A recent meta-analysis of 20 observational studies demonstrated a lower mortality relative risk of 0.71 with a 95% confidence interval from 0.63 to 0.80 with ADE despite the considerable heterogeneity of the studies [35]. However, according to the unblinded randomized controlled trial by Leone et al., no difference was found in 28-day mortality between the ADE and control groups [28]. Similarly, no difference in ICU mortality (33.6% vs. 40.0%, P = 0.294) and in-hospital mortality (39.2% vs. 45.6%, P = 0.306) was observed between the ADE group and the continuation group in our study.
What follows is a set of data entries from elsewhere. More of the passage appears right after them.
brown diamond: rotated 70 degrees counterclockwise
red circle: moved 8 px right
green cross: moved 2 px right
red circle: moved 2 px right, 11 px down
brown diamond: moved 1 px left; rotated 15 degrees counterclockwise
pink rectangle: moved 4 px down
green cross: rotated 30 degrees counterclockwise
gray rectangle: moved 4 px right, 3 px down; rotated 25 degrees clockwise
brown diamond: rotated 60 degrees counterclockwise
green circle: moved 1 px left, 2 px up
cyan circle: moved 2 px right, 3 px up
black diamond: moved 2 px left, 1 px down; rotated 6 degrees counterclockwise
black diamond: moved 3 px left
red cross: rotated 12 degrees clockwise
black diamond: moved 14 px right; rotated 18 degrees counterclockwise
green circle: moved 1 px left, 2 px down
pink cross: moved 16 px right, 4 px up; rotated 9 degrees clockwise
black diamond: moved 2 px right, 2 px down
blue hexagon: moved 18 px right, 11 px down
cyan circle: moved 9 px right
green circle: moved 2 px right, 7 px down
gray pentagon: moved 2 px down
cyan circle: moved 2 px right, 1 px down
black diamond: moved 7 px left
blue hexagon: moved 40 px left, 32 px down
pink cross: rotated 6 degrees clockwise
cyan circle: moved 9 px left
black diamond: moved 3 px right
However, there was a significant difference in hospital stay (48.2 ± 88.2 vs. 32.1 ± 43.4, P = 0.016) and ICU length of stay (19.1 ± 20.0 vs. 14.0 ± 16.5, P = 0.002). The lack of nursing homes for terminally ill patients in Saudi Arabia and the resultant long hospital stays of patients in tertiary care hospitals could have been a potential confounder.
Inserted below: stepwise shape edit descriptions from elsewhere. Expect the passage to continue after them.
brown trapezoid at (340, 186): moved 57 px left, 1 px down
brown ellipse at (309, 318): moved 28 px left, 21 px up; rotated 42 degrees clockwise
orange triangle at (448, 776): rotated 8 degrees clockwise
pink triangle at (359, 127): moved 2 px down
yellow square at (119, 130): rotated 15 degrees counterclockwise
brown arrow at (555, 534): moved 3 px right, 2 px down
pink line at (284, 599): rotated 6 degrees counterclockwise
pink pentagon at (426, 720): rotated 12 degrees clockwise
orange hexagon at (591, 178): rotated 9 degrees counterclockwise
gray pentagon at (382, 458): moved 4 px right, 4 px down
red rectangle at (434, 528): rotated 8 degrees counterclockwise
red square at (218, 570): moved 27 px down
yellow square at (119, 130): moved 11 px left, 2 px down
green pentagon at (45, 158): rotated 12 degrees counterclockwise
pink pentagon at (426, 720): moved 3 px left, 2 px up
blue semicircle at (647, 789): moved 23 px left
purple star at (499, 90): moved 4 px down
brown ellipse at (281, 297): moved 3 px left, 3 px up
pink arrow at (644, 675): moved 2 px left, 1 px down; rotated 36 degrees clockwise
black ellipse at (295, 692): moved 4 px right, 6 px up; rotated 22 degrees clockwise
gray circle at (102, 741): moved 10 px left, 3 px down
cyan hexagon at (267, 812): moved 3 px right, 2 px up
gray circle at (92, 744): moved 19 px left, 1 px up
We believe that this study is one of the few studies to specifically address the superinfection of a different species in the ICU and assess re-escalation after de-escalation in critically ill patients. However, this study has several limitations. First, the delay in ADE may have influenced the lack of difference in outcomes, especially that the total duration was similar in both groups. Second, survivor bias (patients surviving long enough will receive a longer duration of treatment) and bias-by-indication (clinicians selecting not to de-escalate antibiotics for sicker patients) may have been present. Third, the indication of antibiotics cannot be explained by the ICU admission diagnosis reasons or the culture results. Fourth, the de-escalation assessment was complicated, and the decision was mainly based on the clinician assessment, and the possibility of differences in practices for both centers cannot be ruled out. Moreover, details on the reasons for not performing ADE were not collected due to the retrospective nature of the study. Fifth, the reasons for the re-escalation of antibiotics after de-escalation were also not collected due to the study's retrospective nature and the lack of appropriate, pertinent documentation in the electronic health record system. Our results generally demonstrate the safety of antibiotic de-escalation, as there was no statistical difference in superinfection or mortality between both groups. However, the delay in de-escalation practices could affect the generalizability of our findings. Other potential benefits that were not explicitly assessed in our study include a lower risk of antibiotic-related adverse effects, including Clostridioides difficile infection, and potential cost savings as ADE allows a reduction in the duration of expensive antibiotics and subsequent use of less expensive antibiotics for treatment continuation [36, 37].

5 Conclusion

Our study found no significant differences in superinfection rate or mortality among critically ill patients whose broad-spectrum antibiotics were de-escalated compared with patients in the continuation of therapy group. Future studies determining the impact of rapid diagnostics on ADE in a high resistance rate setting are warranted.